Elles ne pensent plus à autre chose, au lit, à la promenade, à table. Pour maigrir, elles ne reculent devant aucun sacrifice ; elles ne boivent pas, marchent à jeun, se font masser et supportent la souffrance des corsets étroitement serrés.

Elles ont raison.

Si elles engraissent, elles cessent d’être femmes.

C’est tellement vrai que la nature, elle-même, se refuse alors à les considérer comme telles et, à un certain degré d’embonpoint, leur dénie la possibilité d’être mères.
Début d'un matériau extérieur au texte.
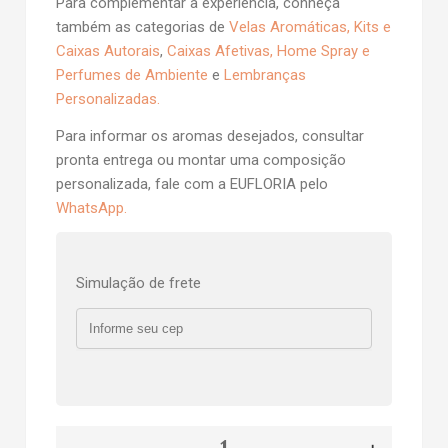
Para complementar a experiência, conheça
também as categorias de
Velas Aromáticas
,
Kits e
Caixas Autorais
,
Caixas Afetivas
,
Home Spray e
Perfumes de Ambiente
e
Lembranças
Personalizadas
.
Para informar os aromas desejados, consultar
pronta entrega ou montar uma composição
personalizada, fale com a EUFLORIA pelo
WhatsApp
.
Simulação de frete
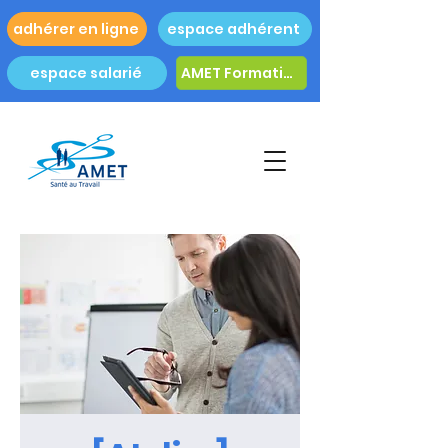
adhérer en ligne
espace adhérent
espace salarié
AMET Formation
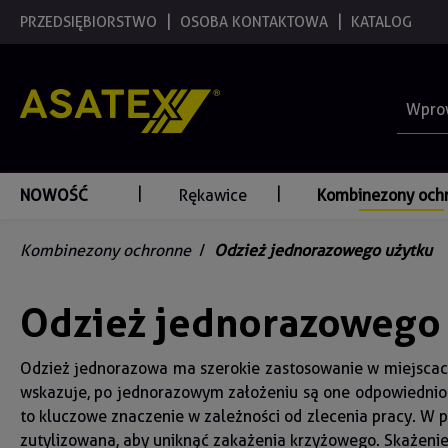
 wyszukiwania
PRZEDSIĘBIORSTWO
Przejdź do głównej nawigacji
OSOBA KONTAKTOWA
KATALOG
NOWOŚĆ
Rękawice
Kombinezony och
Kombinezony ochronne
/
Odzież jednorazowego użytku
Odzież jednorazowego
Odzież jednorazowa ma szerokie zastosowanie w miejscach
wskazuje, po jednorazowym założeniu są one odpowiednio 
to kluczowe znaczenie w zależności od zlecenia pracy. W p
zutylizowana, aby uniknąć zakażenia krzyżowego. Skażeni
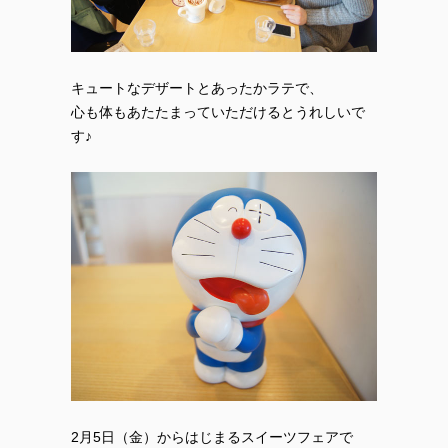
キュートなデザートとあったかラテで、
心も体もあたたまっていただけるとうれしいで
す♪
2月5日（金）からはじまるスイーツフェアで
Voici une femme belle, enfin. Elle est grande, la tête petite, les seins droits, les hanches pleines.

Regardez-la, regardez-la vite. N’en perdez rien, remplissez-vous les yeux, car, hélas ! elle n’a que quelques heures de beauté, si brèves. Bientôt elle sera flétrie et ne sauvera les apparences que grâce aux artifices savants de la toilette.

A-t-elle des enfants ? Son ventre se plisse. — Prend-elle de l’embonpoint ? Ses seins, ses joues tombent, son menton se double et se triple. — Elle maigrit, au contraire. Alors, elle devient quelque chose de ridé, de mort.

Osons le dire. L’homme est, absolument parlant, et pour l’ensemble, plus beau. Il résiste mieux à l’usure des années, se déforme moins vite. Vous trouverez deux ou trois adolescents très beaux à dix-huit ans pour une adolescente sans reproche. Mais ces jeunes gens, s’ils mènent une vie normale, s’ils cultivent leurs corps par l’athlétisme, s’ils évitent l’alcoolisme, ils peuvent être à quarante-cinq ans, des hommes beaux encore.